High expression of ErbB2 contributes to cholangiocarcinoma cell invasion and proliferation through AKT/p70S6K

Figure 1 Levels of ErbB2 expression in three cholangiocarcinoma cell lines and inhibition of ErbB2 phosphorylation by AG825. A: Cells cultured in 10% fetal bovine serum (FBS)-containing medium were lysed and the lysates were analyzed for ErbB2 mRNA by real-time reverse-transcriptase polymerase chain reaction. Data are presented as mean ± SE of ErbB2 mRNA level normalized with β-actin mRNA obtained from three independent experiments; B: Cells were incubated without and with 30 μmol/L AG825 in 10% FBS medium for 6 h, then lysed and analyzed for ErbB2, phospho-ErbB2 (Y1248) and β-actin by Western blotting. The results shown are representative of three separate experiments. ^bP < 0.01 vs HuCCA-1 and KKU-100.

Figure 2 Invasion motility and proliferation of three cholangiocarcinoma cell lines. A: Cells resuspended in 0.2% fetal bovine serum (FBS) medium were plated in the upper compartment of a Transwell chamber coated with and without Matrigel, for invasion and motility assays. The lower compartment was filled with 10% FBS medium. After 6 h incubation, numbers of invading/motile cells were counted; B: Cells were plated on 96-well plates in 10% FBS medium. After incubation for 12-72 h, cell survival was determined by 3-(4,5-dimethylthiazol-2-yl)-2,5-diphenyltetrazolium bromide assay. Data are presented as mean ± SE of the percentage relative to controls obtained from three separate experiments.

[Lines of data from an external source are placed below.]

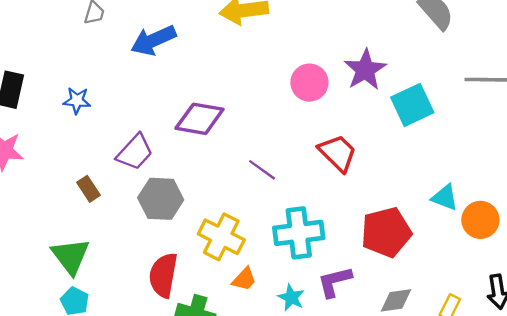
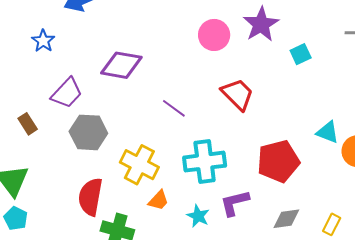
blue star: (77, 100) -> (43, 41), moved, turned 30
cyan square: (412, 105) -> (301, 54), size x0.6

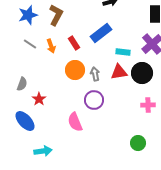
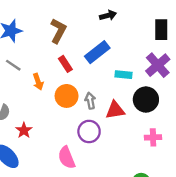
brown L-shape: (56, 15) -> (58, 31), moved
orange arrow: (51, 46) -> (38, 82), moved
red triangle: (119, 72) -> (115, 110), moved

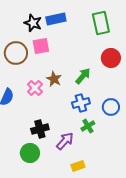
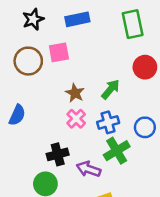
black star: (33, 23) -> (33, 19), moved, turned 30
pink cross: (35, 88) -> (76, 119), moved
green cross: (88, 126) -> (117, 151), size x1.5
purple arrow: (65, 141) -> (88, 169), turned -114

Figure 3 Effects of AG825 on cholangiocarcinoma cell invasion, motility and proliferation. A-C: Cells resuspended in medium that contained 0.2% fetal bovine serum (FBS) and indicated concentrations of AG825 were plated in the upper compartment of a Transwell chamber coated with and without Matrigel, for invasion and motility assays. After 6 h incubation, numbers of invading/motile cells were counted. Cells treated with the same vehicle were used as controls. Cell survival after 6 h of AG825 treatment was determined by 3-(4,5-dimethylthiazol-2-yl)-2,5-diphenyltetrazolium bromide (MTT) assay; D: Cells were treated with various concentrations of AG825 in 10% FBS medium for 72 h, and cell survival was determined using the MTT assay. Data are presented as mean ± SE of the percentage relative to the controls obtained from three separate experiments, each done in duplicate. ^aP < 0.05, ^bP < 0.01, ^dP < 0.001 vs control.

Figure 4 Inhibition of ErbB2 expression by siRNA against ErbB2. A: KKU-M213 cells were transfected with siErbB2 and the levels of ErbB2 at 0-96 h after transfection were determined by Western blotting; B: After 72 h of siRNA transfection, ErbB2 expression in HuCCA-1, KKU-100, and KKU-M213 cells was determined. Scramble siRNA (siNeg) was used as a negative control. The results shown are representatives of two (A) and three (B) separate experiments.

Figure 5 Effects of ErbB2 knockdown on cell invasion motility and proliferation of the three cholangiocarcinoma cell lines. Cells transfected with siRNA (negative control and ErbB2 targeted siRNA) for 72 h were analyzed for in vitro invasion (A) and motility (B) by using a Transwell chamber coated with and without Matrigel. After 6 h of incubation, numbers of invading/motile cells were counted. Cell proliferation (C) was analyzed by determining the number of viable cells during 24-96 h post-transfection by 3-(4,5-dimethylthiazol-2-yl)-2,5-diphenyltetrazolium bromide assay. Data are expressed as mean ± SE of the percentage relative to the controls obtained from three independent experiments. ^aP < 0.05, ^bP < 0.01 vs controls.

Figure 6 Effects of ErbB2 inhibition (using siRNA and specific kinase inhibitor) on ERK1/2, AKT, and p70S6K phosphorylation in the cholangiocarcinoma cell lines. A: Cholangiocarcinoma cell lines were transfected with siErbB2 and siNeg, as a control, for 72 h and the collected cell lysates were analyzed by Western blotting; B: KKU-M213 cells were treated without and with AG825 in medium that contained 10% fetal bovine serum for 6 h, then lysed and analyzed by Western blotting. The results shown are representatives of three separate experiments.